## Task requirements
The response must consist of every line of the listing, reproduced verbatim.
+---+
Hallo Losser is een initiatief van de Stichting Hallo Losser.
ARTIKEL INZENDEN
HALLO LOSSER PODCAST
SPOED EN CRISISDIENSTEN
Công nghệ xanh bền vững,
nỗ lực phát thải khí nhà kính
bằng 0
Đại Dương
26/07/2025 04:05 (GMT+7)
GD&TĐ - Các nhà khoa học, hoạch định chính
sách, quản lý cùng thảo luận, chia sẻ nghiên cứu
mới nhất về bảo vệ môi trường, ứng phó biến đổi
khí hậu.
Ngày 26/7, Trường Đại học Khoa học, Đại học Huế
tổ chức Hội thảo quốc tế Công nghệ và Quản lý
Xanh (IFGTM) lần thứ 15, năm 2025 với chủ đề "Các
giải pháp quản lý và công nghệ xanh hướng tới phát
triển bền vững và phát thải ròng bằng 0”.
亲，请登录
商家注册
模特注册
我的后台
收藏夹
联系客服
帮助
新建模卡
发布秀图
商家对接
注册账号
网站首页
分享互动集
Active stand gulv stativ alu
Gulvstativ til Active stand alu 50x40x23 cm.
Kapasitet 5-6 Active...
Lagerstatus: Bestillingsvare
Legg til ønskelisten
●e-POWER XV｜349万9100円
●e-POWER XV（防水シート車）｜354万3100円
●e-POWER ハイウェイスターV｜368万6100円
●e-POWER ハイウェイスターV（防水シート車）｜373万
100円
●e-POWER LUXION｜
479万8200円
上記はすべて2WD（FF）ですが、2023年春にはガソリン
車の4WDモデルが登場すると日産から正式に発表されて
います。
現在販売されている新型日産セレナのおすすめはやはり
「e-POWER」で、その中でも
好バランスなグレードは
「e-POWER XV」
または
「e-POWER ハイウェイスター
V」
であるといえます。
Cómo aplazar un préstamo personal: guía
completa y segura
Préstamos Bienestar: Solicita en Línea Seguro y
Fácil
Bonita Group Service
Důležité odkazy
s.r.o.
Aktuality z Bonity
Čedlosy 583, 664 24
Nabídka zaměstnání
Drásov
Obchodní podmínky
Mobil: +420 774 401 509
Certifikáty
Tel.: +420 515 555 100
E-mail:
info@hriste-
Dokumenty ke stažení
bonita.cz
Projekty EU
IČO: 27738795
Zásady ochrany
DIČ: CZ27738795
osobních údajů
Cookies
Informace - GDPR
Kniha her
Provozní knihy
+---+
## Response for this exercise
Hallo Losser is een initiatief van de Stichting Hallo Losser.
ARTIKEL INZENDEN
HALLO LOSSER PODCAST
SPOED EN CRISISDIENSTEN
Công nghệ xanh bền vững,
nỗ lực phát thải khí nhà kính
bằng 0
Đại Dương
26/07/2025 04:05 (GMT+7)
GD&TĐ - Các nhà khoa học, hoạch định chính
sách, quản lý cùng thảo luận, chia sẻ nghiên cứu
mới nhất về bảo vệ môi trường, ứng phó biến đổi
khí hậu.
Ngày 26/7, Trường Đại học Khoa học, Đại học Huế
tổ chức Hội thảo quốc tế Công nghệ và Quản lý
Xanh (IFGTM) lần thứ 15, năm 2025 với chủ đề "Các
giải pháp quản lý và công nghệ xanh hướng tới phát
triển bền vững và phát thải ròng bằng 0”.
亲，请登录
商家注册
模特注册
我的后台
收藏夹
联系客服
帮助
新建模卡
发布秀图
商家对接
注册账号
网站首页
分享互动集
Active stand gulv stativ alu
Gulvstativ til Active stand alu 50x40x23 cm.
Kapasitet 5-6 Active...
Lagerstatus: Bestillingsvare
Legg til ønskelisten
●e-POWER XV｜349万9100円
●e-POWER XV（防水シート車）｜354万3100円
●e-POWER ハイウェイスターV｜368万6100円
●e-POWER ハイウェイスターV（防水シート車）｜373万
100円
●e-POWER LUXION｜
479万8200円
上記はすべて2WD（FF）ですが、2023年春にはガソリン
車の4WDモデルが登場すると日産から正式に発表されて
います。
現在販売されている新型日産セレナのおすすめはやはり
「e-POWER」で、その中でも
好バランスなグレードは
「e-POWER XV」
または
「e-POWER ハイウェイスター
V」
であるといえます。
Cómo aplazar un préstamo personal: guía
completa y segura
Préstamos Bienestar: Solicita en Línea Seguro y
Fácil
Bonita Group Service
Důležité odkazy
s.r.o.
Aktuality z Bonity
Čedlosy 583, 664 24
Nabídka zaměstnání
Drásov
Obchodní podmínky
Mobil: +420 774 401 509
Certifikáty
Tel.: +420 515 555 100
E-mail:
info@hriste-
Dokumenty ke stažení
bonita.cz
Projekty EU
IČO: 27738795
Zásady ochrany
DIČ: CZ27738795
osobních údajů
Cookies
Informace - GDPR
Kniha her
Provozní knihy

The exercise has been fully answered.